Je me branle devant les dessins animés de mon enfance

Cette madmoiZelle préfère le sexe en solitaire plutôt qu'à deux. Dans l'intimité de sa chambre, elle oublie la femme alpha qu'elle essaie d'être chaque jour pour se reconnecter avec sa vulnérabilité...

Je me branle devant les dessins animés de mon enfance

Je n’ai possédé un ordinateur que très tardivement, vers l’âge de 15 ou 16 ans, tandis que mes amies surfaient sur Internet depuis déjà bien des années.

La pornographie comme seul exutoire sexuel

L’une des premières choses que j’ai donc faites en recevant un Mac à la maison a été de combler mon retard en films X, ma seule source d’informations en matière de sexe ayant à l’époque été les DVD porno du beau-père de ma meilleure amie et les films érotiques du dimanche soir sur M6.

J’étais jeune ado, ma libido était à son paroxysme, ma virginité encombrante. 

J’ai donc passé un bon paquet d’heures à ingérer de la pornographie, sans jamais être choquée des pratiques parfois hard-core des acteurs et actrices.

Je me doutais bien que le vrai sexe de la vraie vie ne ressemblait pas à un gang-bang se terminant en bukkake, et qu’il pouvait aussi dans le sexe du quotidien y avoir de la tendresse, de l’affection, et pourquoi pas de l’amour.

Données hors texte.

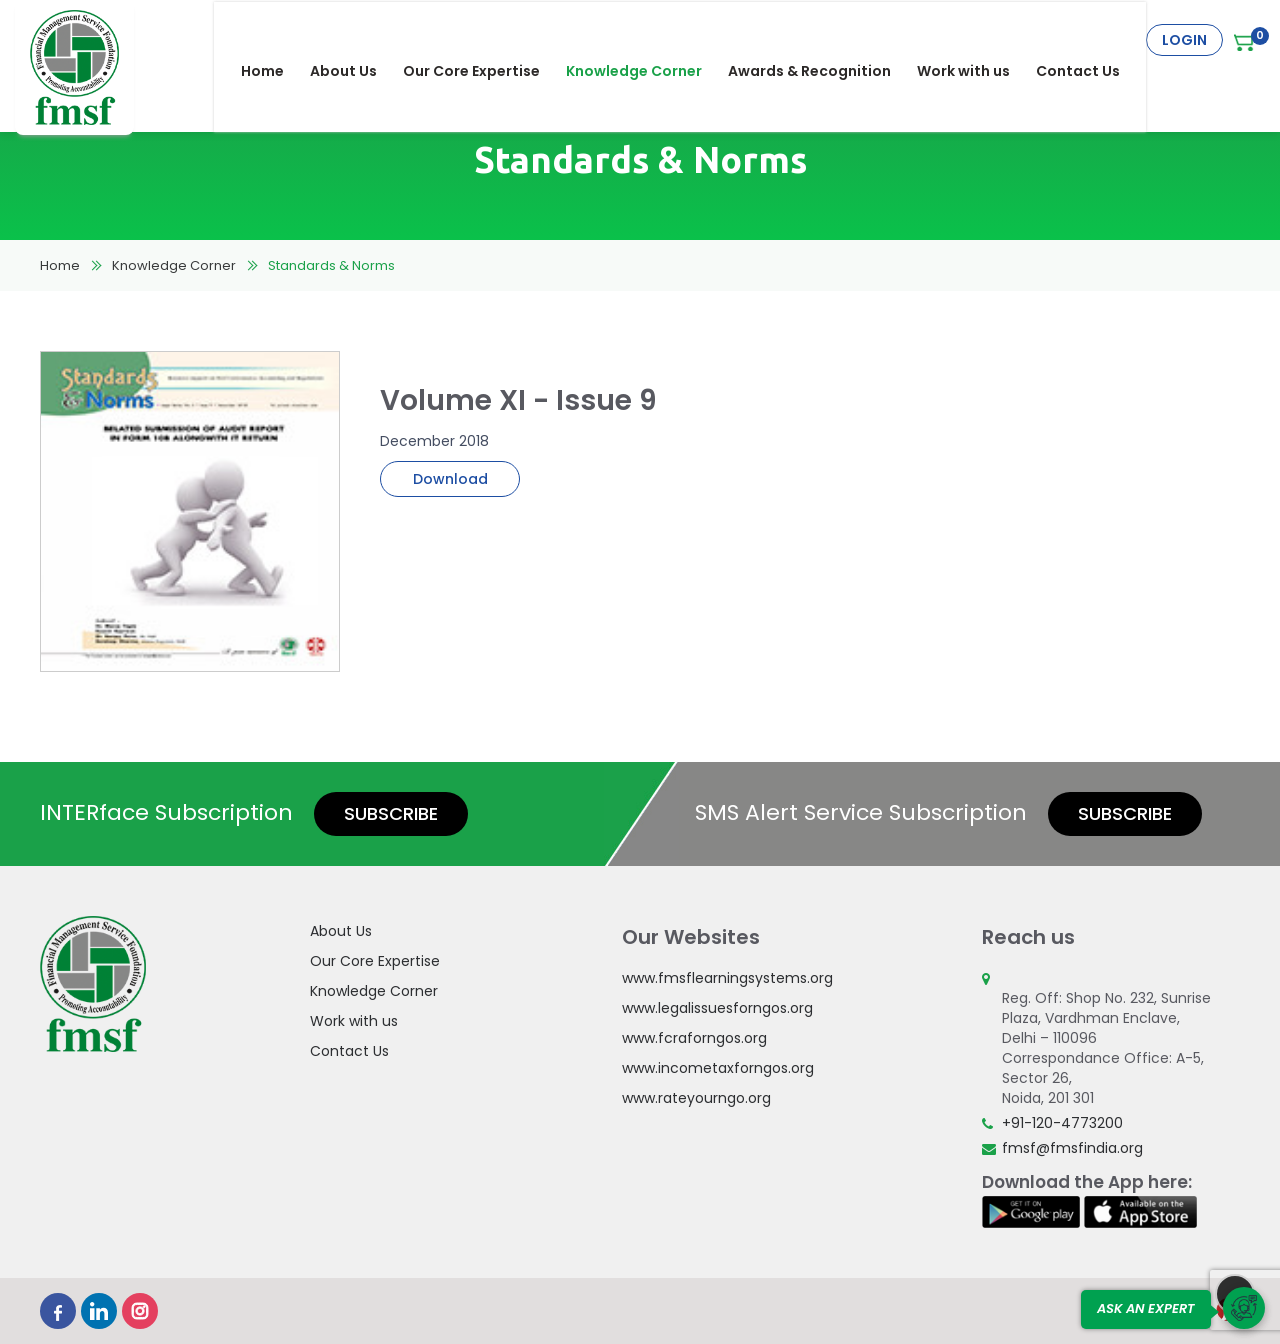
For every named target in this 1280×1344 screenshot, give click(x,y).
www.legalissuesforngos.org (717, 1008)
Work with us (976, 40)
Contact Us (1091, 40)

J’ai perdu ma virginité peu de temps après avoir eu un ordinateur et donc un accès direct à la pornographie. Je suis restée près de trois ans avec l’homme plus âgé que moi avec qui j’avais fait l’amour pour la première fois.

La masturbation, meilleure que le sexe à deux

Le sexe de la vie de couple m’est alors apparu tel qu’il est vraiment : hasardeux au début, excitant ensuite et chiant à la fin.

Par la suite, le schéma s’est toujours renouvelé. Tâtonnant, surexcitant et bestial, puis chiant à mourir. 

J’ai été rattrapée par les réalités de la vie d’adulte : la passion ça dure quelques temps, ça fane et après on s’emmerde sec, alors on se casse.

Mes relations finissaient toujours pas être décevantes car j’acceptais difficilement le quotidien sans passion. Alors le feu, je l’ai trouvé ailleurs, mais en terrain connu et avec le meilleur partenaire qui soit : mon lit et moi-même. 

La masturbation est finalement mon exutoire préféré. 

Quoi qu’il arrive, je sais comment me faire jouir, que je veuille prendre mon temps ou me faire décoller en 2 minutes avant d’aller faire mes courses chez Carrefour.

J’aime tellement le sexe toute seule qu’il m’arrive de passer des après-midis entières à ne faire que le pratiquer, avec des pauses entre deux branlettes pour manger des croques-monsieur. 

Je sais vivre quand même.

Alors depuis 10 ans que j’ai vraiment découvert ma sexualité, en pluralité ou en solo, j’ai eu le temps d’apprendre ce que j’aime vraiment.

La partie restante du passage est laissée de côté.